TASK BRIEF: The records follow. Count the lines holding "сайта" and give only the number.

----- INPUT

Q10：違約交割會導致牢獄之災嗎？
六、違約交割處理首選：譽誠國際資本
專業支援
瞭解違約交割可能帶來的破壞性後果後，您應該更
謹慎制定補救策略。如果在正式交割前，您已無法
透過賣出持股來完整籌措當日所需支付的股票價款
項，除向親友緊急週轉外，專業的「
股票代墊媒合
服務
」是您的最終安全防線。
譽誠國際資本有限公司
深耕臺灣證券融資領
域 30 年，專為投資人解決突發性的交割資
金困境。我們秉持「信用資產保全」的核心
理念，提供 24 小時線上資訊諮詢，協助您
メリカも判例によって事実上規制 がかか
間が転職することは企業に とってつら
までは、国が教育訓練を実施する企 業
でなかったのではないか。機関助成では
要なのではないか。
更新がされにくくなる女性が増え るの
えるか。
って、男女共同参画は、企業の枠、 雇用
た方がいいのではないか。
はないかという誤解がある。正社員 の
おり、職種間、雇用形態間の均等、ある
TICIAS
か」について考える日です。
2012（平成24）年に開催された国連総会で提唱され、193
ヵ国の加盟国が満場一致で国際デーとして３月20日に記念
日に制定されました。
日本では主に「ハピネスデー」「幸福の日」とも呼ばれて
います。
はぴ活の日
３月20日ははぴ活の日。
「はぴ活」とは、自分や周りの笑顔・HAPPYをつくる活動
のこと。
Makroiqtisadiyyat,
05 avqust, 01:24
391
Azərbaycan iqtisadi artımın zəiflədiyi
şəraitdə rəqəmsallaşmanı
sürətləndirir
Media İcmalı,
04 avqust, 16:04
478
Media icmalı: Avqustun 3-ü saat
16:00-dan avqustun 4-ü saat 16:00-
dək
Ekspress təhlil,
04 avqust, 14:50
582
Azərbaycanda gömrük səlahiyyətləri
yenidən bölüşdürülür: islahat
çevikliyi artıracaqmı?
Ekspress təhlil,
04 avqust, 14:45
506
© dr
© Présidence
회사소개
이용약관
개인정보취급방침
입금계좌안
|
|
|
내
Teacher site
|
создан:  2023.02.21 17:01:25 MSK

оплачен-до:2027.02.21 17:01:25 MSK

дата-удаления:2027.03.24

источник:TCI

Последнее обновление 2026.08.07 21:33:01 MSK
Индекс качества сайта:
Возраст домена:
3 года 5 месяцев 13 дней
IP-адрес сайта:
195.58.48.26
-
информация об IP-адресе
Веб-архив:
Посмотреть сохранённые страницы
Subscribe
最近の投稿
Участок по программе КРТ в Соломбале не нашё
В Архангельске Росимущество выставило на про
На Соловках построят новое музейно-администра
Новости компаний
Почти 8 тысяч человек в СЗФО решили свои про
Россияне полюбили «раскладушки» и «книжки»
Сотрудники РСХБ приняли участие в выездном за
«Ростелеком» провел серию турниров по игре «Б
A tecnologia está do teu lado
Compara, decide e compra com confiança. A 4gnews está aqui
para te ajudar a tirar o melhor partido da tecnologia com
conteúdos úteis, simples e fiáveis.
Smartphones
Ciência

----------

WRITTEN SOLUTION: 2